What this dot point is asking

SEAB wants you to solve linear equations in one unknown, including equations with fractions, and to solve a pair of simultaneous linear equations in two unknowns by substitution or elimination. These are core algebraic skills that appear throughout the syllabus, from coordinate geometry to word problems.

The answer

Solving a linear equation

A linear equation has the unknown to the first power only. The goal is to isolate the unknown by doing the same operation to both sides: expand any brackets, collect the unknown on one side and the numbers on the other, then divide. For $5x - 3 = 2x + 9$, collecting gives $3x = 12$, so $x = 4$.

Equations with fractions

Clear fractions first by multiplying every term by the lowest common denominator, or by cross multiplying when each side is a single fraction. This turns a fractional equation into an ordinary linear one before you solve.

Simultaneous equations by elimination

When two equations share the same two unknowns, elimination adds or subtracts multiples of the equations so that one unknown cancels. Make the coefficients of one unknown equal in size, then add (if the signs are opposite) or subtract (if the signs are the same).

Simultaneous equations by substitution

Substitution rearranges one equation to make one unknown the subject, then puts that expression into the other equation. This works well when one equation already has a unknown with coefficient $1$, such as $y = 2x - 1$.

Checking the solution

A solution to a pair of simultaneous equations must satisfy both equations. Substitute your values back into the equation you did not use to find them, as a check.

Examples in context

Example 1. Two unknown prices. If $3$ pens and $2$ rulers cost $7.40$ dollars and $1$ pen and $4$ rulers cost $6.80$ dollars, the two relationships form simultaneous equations whose solution gives the price of each item. Many word problems reduce to exactly this.

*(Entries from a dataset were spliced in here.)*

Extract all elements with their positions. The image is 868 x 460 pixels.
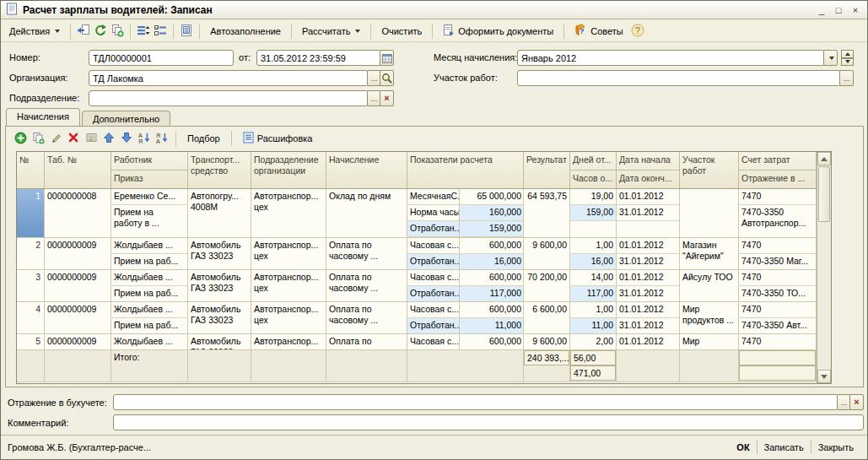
cell-worksite[interactable] bbox=[680, 189, 739, 237]
number-input[interactable] bbox=[89, 50, 234, 66]
col-header-num[interactable]: № bbox=[17, 152, 45, 188]
tips-button[interactable]: ? Советы bbox=[569, 21, 628, 41]
table-row[interactable]: 10000000008Еременко Се...Прием на работу… bbox=[17, 189, 831, 238]
add-row-button[interactable] bbox=[13, 131, 28, 146]
cell-days-hours[interactable]: 2,00 bbox=[570, 334, 617, 349]
department-input[interactable] bbox=[89, 90, 369, 106]
cell-worker[interactable]: Жолдыбаев ...Прием на раб... bbox=[111, 302, 188, 333]
cell-dates[interactable]: 01.01.2012 bbox=[617, 334, 680, 349]
cell-result[interactable]: 9 600,00 bbox=[524, 334, 570, 349]
col-header-accrual[interactable]: Начисление bbox=[326, 152, 407, 188]
calendar-button[interactable] bbox=[380, 50, 394, 66]
cell-dates[interactable]: 01.01.201231.01.2012 bbox=[617, 238, 680, 269]
refresh-button[interactable] bbox=[93, 24, 108, 39]
cell-dates[interactable]: 01.01.201231.01.2012 bbox=[617, 189, 680, 237]
cell-tab-number[interactable]: 0000000009 bbox=[45, 238, 111, 269]
month-dropdown-button[interactable] bbox=[823, 50, 838, 66]
detail-button[interactable]: Расшифовка bbox=[238, 129, 318, 148]
col-header-date-end[interactable]: Дата оконч... bbox=[617, 170, 679, 188]
col-header-hours[interactable]: Часов о... bbox=[570, 170, 616, 188]
cell-accrual[interactable]: Оплата по часовому ... bbox=[326, 238, 407, 269]
row-number-cell[interactable]: 4 bbox=[17, 302, 45, 333]
spin-up-button[interactable] bbox=[841, 50, 854, 58]
maximize-button[interactable]: □ bbox=[832, 3, 845, 16]
col-header-date-start[interactable]: Дата начала bbox=[617, 152, 679, 170]
col-header-reflection[interactable]: Отражение в ... bbox=[739, 170, 816, 188]
autofill-button[interactable]: Автозаполнение bbox=[205, 24, 286, 39]
row-number-cell[interactable]: 2 bbox=[17, 238, 45, 269]
cell-dates[interactable]: 01.01.201231.01.2012 bbox=[617, 270, 680, 301]
delete-row-button[interactable] bbox=[66, 131, 81, 146]
comment-input[interactable] bbox=[113, 414, 864, 430]
copy-new-button[interactable] bbox=[110, 24, 125, 39]
col-header-order[interactable]: Приказ bbox=[111, 170, 187, 188]
col-header-worker-order[interactable]: Работник Приказ bbox=[111, 152, 188, 188]
cell-vehicle[interactable]: Автомобиль ГАЗ 33023 bbox=[188, 302, 251, 333]
col-header-result[interactable]: Результат bbox=[524, 152, 570, 188]
col-header-dates[interactable]: Дата начала Дата оконч... bbox=[617, 152, 680, 188]
spin-down-button[interactable] bbox=[841, 58, 854, 67]
month-input[interactable] bbox=[517, 50, 825, 66]
cell-indicators[interactable]: МесячнаяС...65 000,000Норма часы160,000О… bbox=[407, 189, 524, 237]
reread-button[interactable] bbox=[76, 24, 91, 39]
make-documents-button[interactable]: Оформить документы bbox=[438, 21, 558, 41]
cell-worker[interactable]: Жолдыбаев ...Прием на раб... bbox=[111, 270, 188, 301]
cell-indicators[interactable]: Часовая с...600,000Отработан...16,000 bbox=[407, 238, 524, 269]
copy-row-button[interactable] bbox=[30, 131, 46, 146]
actions-button[interactable]: Действия bbox=[4, 24, 65, 39]
cell-department[interactable]: Автотранспор... цех bbox=[251, 270, 326, 301]
scrollbar-thumb[interactable] bbox=[818, 166, 830, 222]
table-row[interactable]: 50000000009Жолдыбаев ...Автомобиль ГАЗ 3… bbox=[17, 334, 831, 350]
cell-account[interactable]: 7470 bbox=[739, 334, 817, 349]
table-row[interactable]: 40000000009Жолдыбаев ...Прием на раб...А… bbox=[17, 302, 831, 334]
cell-account[interactable]: 74707470-3350 Маг... bbox=[739, 238, 817, 269]
calculate-button[interactable]: Рассчитать bbox=[297, 24, 365, 39]
month-spinner[interactable] bbox=[841, 50, 854, 66]
cell-worksite[interactable]: Мир продуктов ... bbox=[680, 302, 739, 333]
tab-accruals[interactable]: Начисления bbox=[6, 108, 80, 126]
list-settings-button[interactable] bbox=[136, 24, 151, 39]
close-form-button[interactable]: Закрыть bbox=[811, 441, 860, 454]
scroll-up-button[interactable] bbox=[817, 152, 831, 165]
row-number-cell[interactable]: 1 bbox=[17, 189, 45, 237]
cell-department[interactable]: Автотранспор... bbox=[251, 334, 326, 349]
close-button[interactable]: × bbox=[849, 3, 862, 16]
sort-desc-button[interactable]: ЯА bbox=[154, 131, 170, 146]
col-header-account[interactable]: Счет затрат Отражение в ... bbox=[739, 152, 817, 188]
cell-worker[interactable]: Еременко Се...Прием на работу в ... bbox=[111, 189, 188, 237]
structure-button[interactable] bbox=[179, 24, 194, 39]
pick-button[interactable]: Подбор bbox=[182, 131, 225, 146]
cell-days-hours[interactable]: 14,00117,00 bbox=[570, 270, 617, 301]
cell-account[interactable]: 74707470-3350 Авт... bbox=[739, 302, 817, 333]
cell-tab-number[interactable]: 0000000009 bbox=[45, 302, 111, 333]
col-header-tab-number[interactable]: Таб. № bbox=[45, 152, 111, 188]
cell-worksite[interactable]: Мир bbox=[680, 334, 739, 349]
accounting-input[interactable] bbox=[113, 394, 838, 410]
cell-result[interactable]: 70 200,00 bbox=[524, 270, 570, 301]
date-input[interactable] bbox=[256, 50, 381, 66]
list-checkbox-button[interactable] bbox=[153, 24, 168, 39]
cell-dates[interactable]: 01.01.201231.01.2012 bbox=[617, 302, 680, 333]
col-header-indicators[interactable]: Показатели расчета bbox=[407, 152, 524, 188]
cell-worker[interactable]: Жолдыбаев ...Прием на раб... bbox=[111, 238, 188, 269]
cell-tab-number[interactable]: 0000000009 bbox=[45, 334, 111, 349]
col-header-worksite[interactable]: Участок работ bbox=[680, 152, 739, 188]
organization-input[interactable] bbox=[89, 70, 369, 86]
organization-open-button[interactable] bbox=[380, 70, 394, 86]
minimize-button[interactable]: _ bbox=[815, 3, 828, 16]
help-button[interactable]: ? bbox=[630, 24, 645, 39]
cell-accrual[interactable]: Оплата по bbox=[326, 334, 407, 349]
scroll-down-button[interactable] bbox=[817, 370, 831, 383]
cell-department[interactable]: Автотранспор... цех bbox=[251, 189, 326, 237]
cell-accrual[interactable]: Оклад по дням bbox=[326, 189, 407, 237]
edit-row-button[interactable] bbox=[48, 131, 63, 146]
cell-vehicle[interactable]: Автомобиль ГАЗ 33023 bbox=[188, 334, 251, 349]
cell-vehicle[interactable]: Автопогру... 4008М bbox=[188, 189, 251, 237]
accounting-clear-button[interactable]: × bbox=[849, 394, 864, 410]
worksite-select-button[interactable]: ... bbox=[839, 70, 854, 86]
cell-indicators[interactable]: Часовая с...600,000Отработан...11,000 bbox=[407, 302, 524, 333]
cell-vehicle[interactable]: Автомобиль ГАЗ 33023 bbox=[188, 270, 251, 301]
cell-days-hours[interactable]: 19,00159,00 bbox=[570, 189, 617, 237]
cell-worksite[interactable]: Магазин "Айгерим" bbox=[680, 238, 739, 269]
row-number-cell[interactable]: 3 bbox=[17, 270, 45, 301]
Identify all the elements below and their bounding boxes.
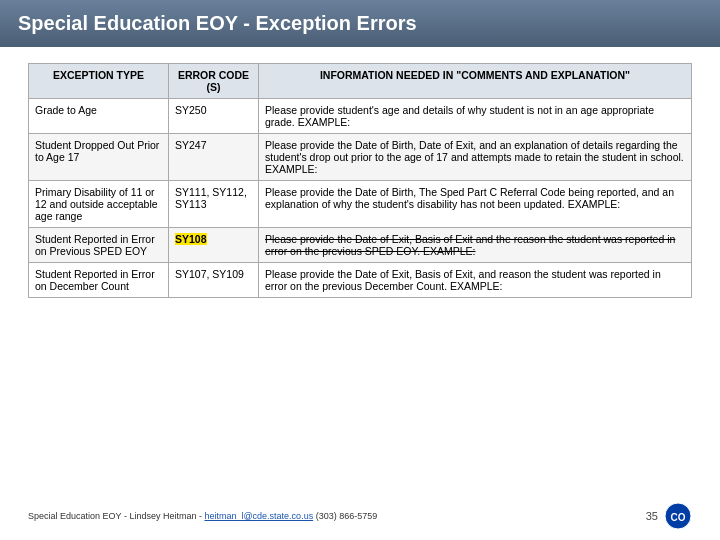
cell-info-text: Please provide the Date of Birth, The Sp… xyxy=(259,181,692,228)
col-header-type: EXCEPTION TYPE xyxy=(29,64,169,99)
table-row: Student Reported in Error on December Co… xyxy=(29,263,692,298)
footer-text: Special Education EOY - Lindsey Heitman … xyxy=(28,511,377,521)
cell-info-text: Please provide the Date of Birth, Date o… xyxy=(259,134,692,181)
table-row: Student Dropped Out Prior to Age 17SY247… xyxy=(29,134,692,181)
table-row: Student Reported in Error on Previous SP… xyxy=(29,228,692,263)
cell-exception-type: Student Reported in Error on December Co… xyxy=(29,263,169,298)
cell-exception-type: Student Reported in Error on Previous SP… xyxy=(29,228,169,263)
cell-error-code: SY108 xyxy=(169,228,259,263)
table-row: Grade to AgeSY250Please provide student'… xyxy=(29,99,692,134)
page-title: Special Education EOY - Exception Errors xyxy=(18,12,417,34)
cell-error-code: SY250 xyxy=(169,99,259,134)
page-header: Special Education EOY - Exception Errors xyxy=(0,0,720,47)
col-header-code: ERROR CODE (S) xyxy=(169,64,259,99)
footer-right: 35 CO xyxy=(646,502,692,530)
footer-phone: (303) 866-5759 xyxy=(316,511,378,521)
footer-email[interactable]: heitman_l@cde.state.co.us xyxy=(204,511,313,521)
cell-error-code: SY247 xyxy=(169,134,259,181)
cell-info-text: Please provide the Date of Exit, Basis o… xyxy=(259,228,692,263)
co-logo-icon: CO xyxy=(664,502,692,530)
cell-exception-type: Grade to Age xyxy=(29,99,169,134)
cell-exception-type: Student Dropped Out Prior to Age 17 xyxy=(29,134,169,181)
page-footer: Special Education EOY - Lindsey Heitman … xyxy=(28,502,692,530)
cell-error-code: SY107, SY109 xyxy=(169,263,259,298)
exceptions-table: EXCEPTION TYPE ERROR CODE (S) INFORMATIO… xyxy=(28,63,692,298)
col-header-info: INFORMATION NEEDED IN "COMMENTS AND EXPL… xyxy=(259,64,692,99)
cell-exception-type: Primary Disability of 11 or 12 and outsi… xyxy=(29,181,169,228)
cell-info-text: Please provide student's age and details… xyxy=(259,99,692,134)
cell-info-text: Please provide the Date of Exit, Basis o… xyxy=(259,263,692,298)
cell-error-code: SY111, SY112, SY113 xyxy=(169,181,259,228)
table-header-row: EXCEPTION TYPE ERROR CODE (S) INFORMATIO… xyxy=(29,64,692,99)
page-number: 35 xyxy=(646,510,658,522)
table-row: Primary Disability of 11 or 12 and outsi… xyxy=(29,181,692,228)
footer-label: Special Education EOY - Lindsey Heitman … xyxy=(28,511,204,521)
svg-text:CO: CO xyxy=(671,512,686,523)
main-content: EXCEPTION TYPE ERROR CODE (S) INFORMATIO… xyxy=(0,47,720,314)
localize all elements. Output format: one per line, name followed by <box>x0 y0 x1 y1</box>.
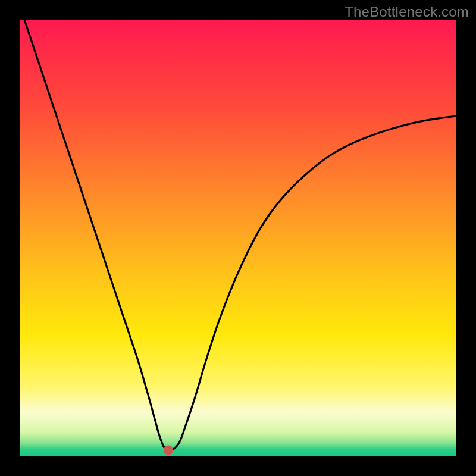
watermark-text: TheBottleneck.com <box>345 4 469 20</box>
optimal-point-marker <box>164 445 173 455</box>
plot-svg <box>20 20 456 456</box>
plot-area <box>20 20 456 456</box>
chart-frame: TheBottleneck.com <box>0 0 476 476</box>
bottleneck-curve <box>24 20 456 450</box>
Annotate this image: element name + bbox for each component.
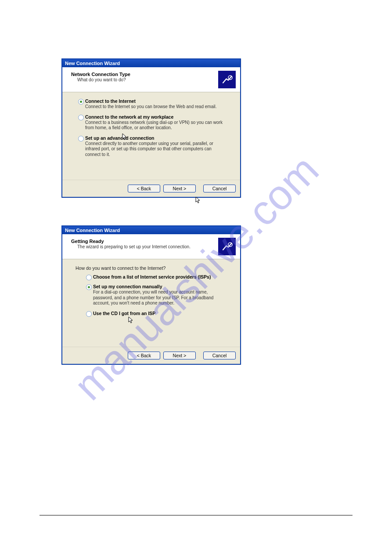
cancel-button[interactable]: Cancel: [203, 352, 236, 359]
option-label: Set up an advanced connection: [85, 135, 230, 141]
radio-icon: [86, 311, 92, 317]
radio-option-connect-workplace[interactable]: Connect to the network at my workplace C…: [78, 114, 230, 131]
radio-icon: [78, 115, 84, 120]
radio-icon: [78, 99, 84, 105]
option-description: Connect to a business network (using dia…: [85, 120, 230, 131]
option-label: Set up my connection manually: [93, 284, 230, 289]
radio-option-advanced-connection[interactable]: Set up an advanced connection Connect di…: [78, 135, 230, 158]
back-button[interactable]: < Back: [128, 185, 160, 192]
dialog-body: Connect to the Internet Connect to the I…: [62, 92, 240, 180]
dialog-header-text: Network Connection Type What do you want…: [71, 71, 130, 82]
dialog-button-row: < Back Next > Cancel: [62, 180, 240, 197]
wizard-icon: [218, 238, 236, 255]
cancel-button[interactable]: Cancel: [203, 185, 236, 192]
next-button[interactable]: Next >: [163, 352, 196, 359]
dialog-header-text: Getting Ready The wizard is preparing to…: [71, 238, 191, 249]
option-label: Connect to the network at my workplace: [85, 114, 230, 120]
cursor-icon: [128, 316, 133, 324]
radio-icon: [86, 275, 92, 280]
dialog-header-subtitle: What do you want to do?: [71, 77, 130, 82]
wizard-dialog-connection-type: New Connection Wizard Network Connection…: [61, 58, 241, 198]
radio-option-connect-internet[interactable]: Connect to the Internet Connect to the I…: [78, 98, 230, 110]
option-description: Connect directly to another computer usi…: [85, 141, 230, 158]
back-button[interactable]: < Back: [128, 352, 160, 359]
option-description: For a dial-up connection, you will need …: [93, 290, 230, 306]
wizard-dialog-getting-ready: New Connection Wizard Getting Ready The …: [61, 225, 241, 365]
footer-divider: [40, 515, 352, 515]
wizard-icon: [218, 71, 236, 88]
radio-icon: [78, 136, 84, 141]
dialog-titlebar: New Connection Wizard: [62, 226, 240, 234]
next-button[interactable]: Next >: [163, 185, 196, 192]
dialog-titlebar: New Connection Wizard: [62, 59, 240, 67]
radio-option-choose-isp-list[interactable]: Choose from a list of Internet service p…: [78, 274, 230, 279]
option-description: Connect to the Internet so you can brows…: [85, 104, 230, 110]
dialog-button-row: < Back Next > Cancel: [62, 347, 240, 364]
document-page: New Connection Wizard Network Connection…: [0, 0, 392, 365]
dialog-header-title: Network Connection Type: [71, 72, 130, 77]
dialog-body: How do you want to connect to the Intern…: [62, 259, 240, 347]
option-label: Connect to the Internet: [85, 98, 230, 104]
option-label: Choose from a list of Internet service p…: [93, 274, 230, 279]
option-label: Use the CD I got from an ISP: [93, 311, 230, 316]
dialog-header-subtitle: The wizard is preparing to set up your I…: [71, 244, 191, 249]
dialog-header: Network Connection Type What do you want…: [62, 67, 240, 92]
dialog-header: Getting Ready The wizard is preparing to…: [62, 234, 240, 259]
radio-option-setup-manually[interactable]: Set up my connection manually For a dial…: [78, 284, 230, 306]
dialog-header-title: Getting Ready: [71, 239, 191, 244]
radio-option-use-cd[interactable]: Use the CD I got from an ISP: [78, 311, 230, 316]
body-question: How do you want to connect to the Intern…: [76, 265, 230, 271]
radio-icon: [86, 284, 92, 290]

Example 2. Intersecting lines. Solving $y = 2x + 1$ and $y = -x + 7$ simultaneously gives the point where the two straight lines cross, linking algebra to coordinate geometry. The solution $(2, 5)$ is the intersection point.

Try this

Q1. Solve $4(x - 2) = 2x + 6$. [2 marks]

• Cue. Expand: $4x - 8 = 2x + 6$, so $2x = 14$ and $x = 7$.

Q2. Solve $\dfrac{x}{2} + \dfrac{x}{3} = 5$. [2 marks]

• Cue. Multiply through by $6$: $3x + 2x = 30$, so $5x = 30$ and $x = 6$.

Q3. Solve $x + y = 10$ and $x - y = 4$. [3 marks]

• Cue. Add the equations: $2x = 14$, so $x = 7$, then $y = 3$.